Two more games in the series, North German Plain (1988) and Donau Front (1989), were published by World Wide Wargames (3W), but using much simplified rules. The final five games in the series originally envisioned by SPI were never created or published.

==Reception==
In Issue 34 of the British wargaming magazine Phoenix, Donald Mack noted "the revised victory conditions of BAOR are a distinct improvement and can be adapted to the earlier games, making it possible to undertake a longer scenario without committing oneself to ten turns. (Note though, that the fewer the turns played the more likely the [Warsaw Pact] player will be to win as his initial progress will be rapid.)" Mack concluded, "Those who are prepared to devote the necessary time and attention and who are prepared to adapt the innovations of one game to another and to experiment with Turn 1 situations (as they are bidden to do so by the designer) will find they are dealing with an absorbing package which combines ingenuity and depth with a refreshing lack of complexity rare in recent 'modern' games."

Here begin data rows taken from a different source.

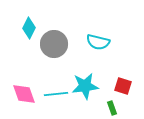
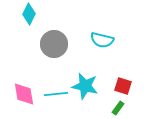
cyan diamond: moved 14 px up
cyan semicircle: moved 4 px right, 2 px up
cyan star: rotated 20 degrees clockwise
pink diamond: rotated 10 degrees clockwise
green rectangle: moved 6 px right; rotated 56 degrees clockwise
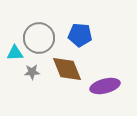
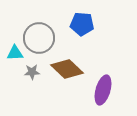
blue pentagon: moved 2 px right, 11 px up
brown diamond: rotated 24 degrees counterclockwise
purple ellipse: moved 2 px left, 4 px down; rotated 60 degrees counterclockwise
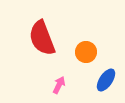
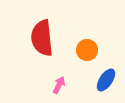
red semicircle: rotated 15 degrees clockwise
orange circle: moved 1 px right, 2 px up
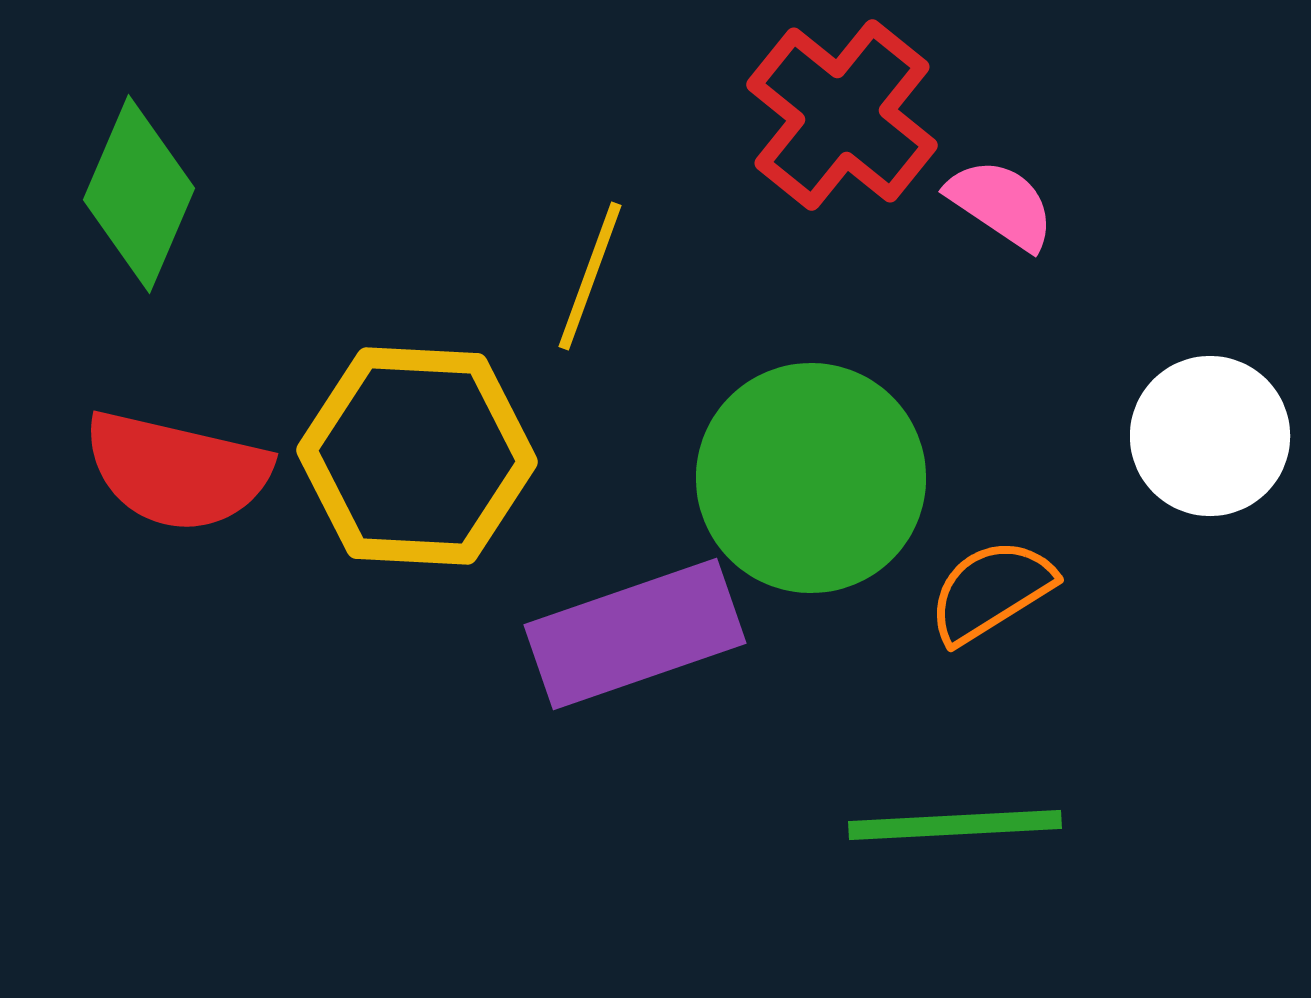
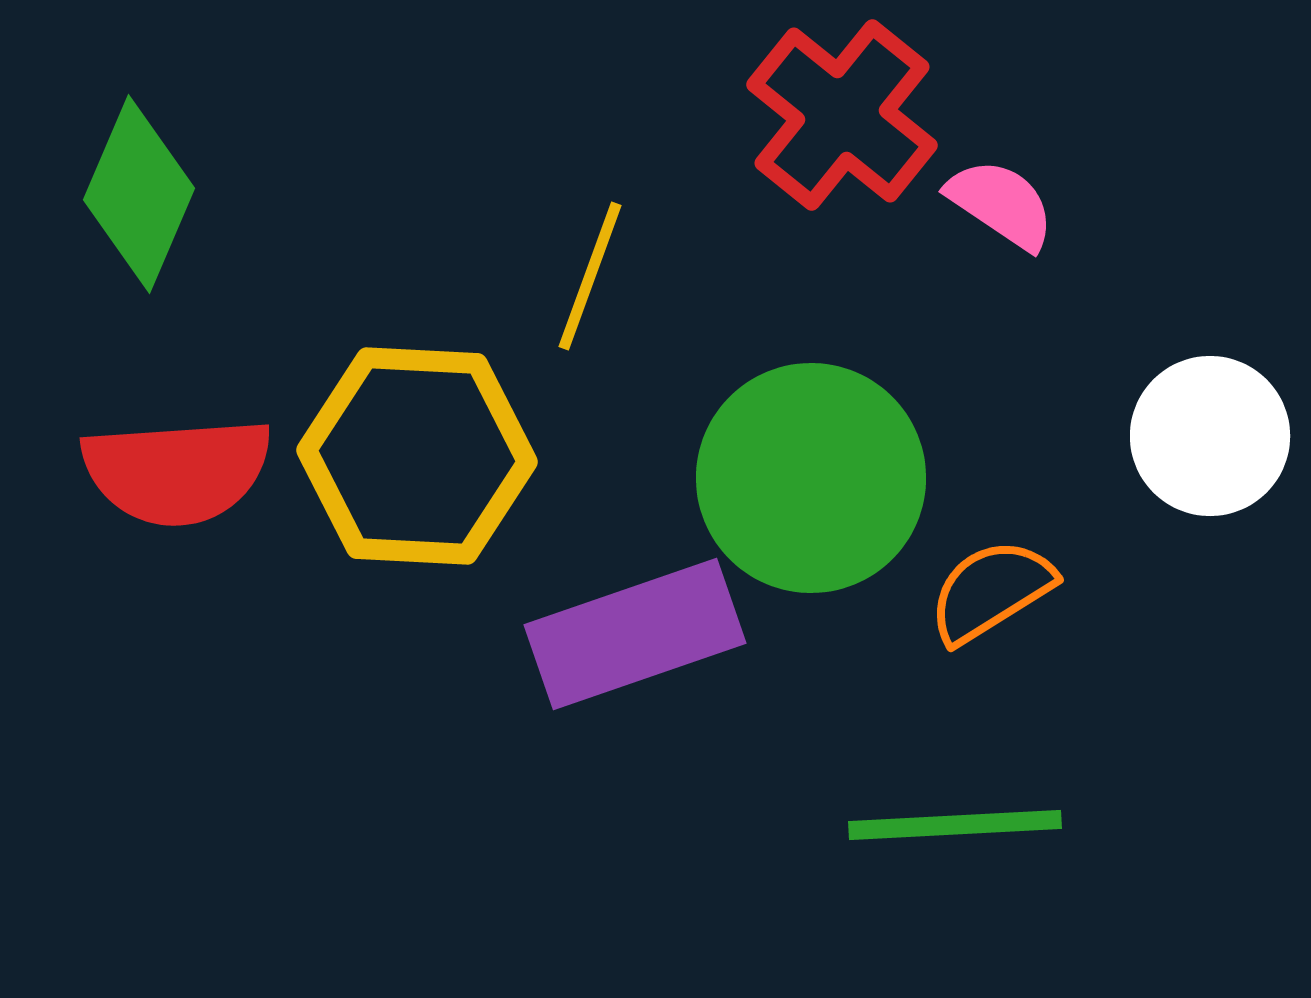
red semicircle: rotated 17 degrees counterclockwise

In Issue 11 of Adventure Gaming, military scholar and game designer John Prados found "The game itself is up to the usual Simulations Publications standards of presentation ... Like the earlier games BAOR plays well with movement and combat integrated for each unit or stack and a (theoretically) limitless number of player-phases during each game turn." However, Prados found the game heavily unbalanced in favor of the Warsaw Pact invaders, and questioned some of the assumptions made about the perceived strength of the invaders. Prados noted that Soviet divisions could use their highest factors during mobile operations and noted "The implicit assumption is that the Soviets can land an airborne division virtually without equipment losses and,
moreover, supply it at the high scales of ammunition and POL [petroleum, oil and lubricants] required for mobile operations through an airhead while at the same time making further air landings of conventional forces at the same airhead!" Prados also pointed out that British forces of the 1980s were believed to have the best defensive measures against chemical and biological weapons, but BAOR allows the Soviets to use these weapons just as effectively against British units as other NATO units. Prados also noted that the use of tactical nuclear weapons "has been at the center of NATO doctrine since 1968" but the game rules do not give any advantage to NATO in the use of these weapons. Prados was also skeptical that "nuclear weapons effects do not persist past the turn of firing! In a game with turns representing twelve hours each, such an approach is laughable and hardly deserves to be called simulation." Prados concluded, "Simulations Publications seems to have fallen victim to the hysterical views of some in the West that everything about Soviet military power is better than everything about our own ... More research about weapons effects and better modeling of tactical flexibility versus operational rigidity is necessary to make BAOR a truly balanced game. Unfortunately, once again, the work has to be done by the gamer at home instead of by the designer and his publisher. Would that it were not so."

==Other recognition==
A copy of BAOR is held in the Canadian Museum of History (artifact number 2004.18.164.2).